DATA RECORDS:
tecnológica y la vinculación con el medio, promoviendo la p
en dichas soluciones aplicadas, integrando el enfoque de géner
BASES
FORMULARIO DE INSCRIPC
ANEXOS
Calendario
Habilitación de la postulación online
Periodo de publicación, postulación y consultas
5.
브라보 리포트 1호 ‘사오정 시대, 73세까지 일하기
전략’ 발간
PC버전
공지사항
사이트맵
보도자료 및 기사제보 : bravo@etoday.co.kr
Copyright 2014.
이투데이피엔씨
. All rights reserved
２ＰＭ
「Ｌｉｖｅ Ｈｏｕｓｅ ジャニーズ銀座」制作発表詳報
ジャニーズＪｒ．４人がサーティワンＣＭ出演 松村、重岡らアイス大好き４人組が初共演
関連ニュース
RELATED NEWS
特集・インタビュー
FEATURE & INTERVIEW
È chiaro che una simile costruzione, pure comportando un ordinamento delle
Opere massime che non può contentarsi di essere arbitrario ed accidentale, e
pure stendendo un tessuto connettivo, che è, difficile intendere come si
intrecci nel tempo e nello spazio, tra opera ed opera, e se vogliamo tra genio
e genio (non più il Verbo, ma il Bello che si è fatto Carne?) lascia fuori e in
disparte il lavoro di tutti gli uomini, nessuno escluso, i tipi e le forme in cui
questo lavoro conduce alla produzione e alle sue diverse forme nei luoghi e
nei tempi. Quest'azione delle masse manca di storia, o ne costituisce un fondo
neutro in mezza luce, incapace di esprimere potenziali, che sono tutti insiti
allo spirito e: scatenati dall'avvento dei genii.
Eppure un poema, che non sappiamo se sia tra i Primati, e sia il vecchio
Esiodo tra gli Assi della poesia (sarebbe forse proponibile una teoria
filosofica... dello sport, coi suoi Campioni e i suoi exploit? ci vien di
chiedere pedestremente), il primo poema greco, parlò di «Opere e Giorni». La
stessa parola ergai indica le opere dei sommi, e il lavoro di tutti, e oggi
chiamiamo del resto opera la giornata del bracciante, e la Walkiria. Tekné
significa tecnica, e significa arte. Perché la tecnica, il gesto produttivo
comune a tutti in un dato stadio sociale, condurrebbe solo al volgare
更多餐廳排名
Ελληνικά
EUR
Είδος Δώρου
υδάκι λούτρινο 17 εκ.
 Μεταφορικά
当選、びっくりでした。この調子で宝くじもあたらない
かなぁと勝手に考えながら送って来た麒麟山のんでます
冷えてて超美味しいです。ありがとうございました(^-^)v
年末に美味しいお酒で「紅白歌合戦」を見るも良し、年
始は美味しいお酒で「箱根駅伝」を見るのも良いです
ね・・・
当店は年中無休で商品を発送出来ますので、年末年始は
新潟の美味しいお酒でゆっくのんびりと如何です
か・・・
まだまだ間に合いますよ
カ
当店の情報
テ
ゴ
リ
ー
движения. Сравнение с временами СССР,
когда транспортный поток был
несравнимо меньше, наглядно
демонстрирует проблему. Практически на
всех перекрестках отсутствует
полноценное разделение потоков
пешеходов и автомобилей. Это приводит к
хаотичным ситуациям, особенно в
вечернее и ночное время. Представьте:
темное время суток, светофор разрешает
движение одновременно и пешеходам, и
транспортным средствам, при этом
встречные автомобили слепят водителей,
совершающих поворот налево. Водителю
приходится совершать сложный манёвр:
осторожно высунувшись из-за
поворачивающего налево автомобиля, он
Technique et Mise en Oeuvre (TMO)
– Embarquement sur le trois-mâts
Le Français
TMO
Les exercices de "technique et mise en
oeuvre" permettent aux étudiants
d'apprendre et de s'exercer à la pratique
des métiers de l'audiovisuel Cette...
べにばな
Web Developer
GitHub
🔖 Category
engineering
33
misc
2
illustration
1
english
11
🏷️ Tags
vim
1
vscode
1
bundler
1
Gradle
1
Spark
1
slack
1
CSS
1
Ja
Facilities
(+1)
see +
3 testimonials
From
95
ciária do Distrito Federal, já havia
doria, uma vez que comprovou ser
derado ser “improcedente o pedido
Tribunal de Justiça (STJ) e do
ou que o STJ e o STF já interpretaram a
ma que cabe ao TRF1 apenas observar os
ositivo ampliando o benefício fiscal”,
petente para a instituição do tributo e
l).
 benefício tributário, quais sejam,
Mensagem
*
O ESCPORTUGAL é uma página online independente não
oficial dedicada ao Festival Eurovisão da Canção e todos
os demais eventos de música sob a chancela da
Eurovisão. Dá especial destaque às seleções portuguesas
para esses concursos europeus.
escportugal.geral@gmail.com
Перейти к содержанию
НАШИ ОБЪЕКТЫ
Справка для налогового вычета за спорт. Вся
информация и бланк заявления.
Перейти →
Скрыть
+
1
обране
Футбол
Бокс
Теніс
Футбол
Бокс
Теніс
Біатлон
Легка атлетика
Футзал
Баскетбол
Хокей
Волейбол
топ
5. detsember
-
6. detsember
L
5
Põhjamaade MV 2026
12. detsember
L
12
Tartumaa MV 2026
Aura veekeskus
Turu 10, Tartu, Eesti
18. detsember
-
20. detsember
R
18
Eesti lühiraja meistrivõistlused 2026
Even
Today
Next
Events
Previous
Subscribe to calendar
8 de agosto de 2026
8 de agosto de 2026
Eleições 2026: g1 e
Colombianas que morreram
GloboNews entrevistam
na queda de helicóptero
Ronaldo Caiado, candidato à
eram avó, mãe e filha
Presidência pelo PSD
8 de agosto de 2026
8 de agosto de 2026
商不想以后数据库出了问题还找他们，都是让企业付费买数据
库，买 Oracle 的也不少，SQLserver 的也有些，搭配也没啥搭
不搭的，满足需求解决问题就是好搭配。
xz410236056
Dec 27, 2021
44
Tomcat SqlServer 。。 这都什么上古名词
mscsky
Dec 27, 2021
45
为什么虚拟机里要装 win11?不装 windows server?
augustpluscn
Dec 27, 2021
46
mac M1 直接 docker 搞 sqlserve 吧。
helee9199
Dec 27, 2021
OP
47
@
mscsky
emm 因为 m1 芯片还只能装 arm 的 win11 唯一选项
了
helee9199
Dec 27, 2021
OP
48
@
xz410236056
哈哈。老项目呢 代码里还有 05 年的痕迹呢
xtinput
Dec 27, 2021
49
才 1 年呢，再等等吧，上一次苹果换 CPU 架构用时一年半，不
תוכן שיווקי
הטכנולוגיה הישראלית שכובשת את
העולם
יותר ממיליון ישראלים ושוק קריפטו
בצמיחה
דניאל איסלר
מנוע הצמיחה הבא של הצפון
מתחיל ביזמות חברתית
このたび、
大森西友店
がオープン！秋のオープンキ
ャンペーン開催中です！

WHAT YOU HAVE TO DO: A complete answer lists each line of the data that holds the word "online".

SOLVED PROBLEM:
Habilitación de la postulación online
O ESCPORTUGAL é uma página online independente não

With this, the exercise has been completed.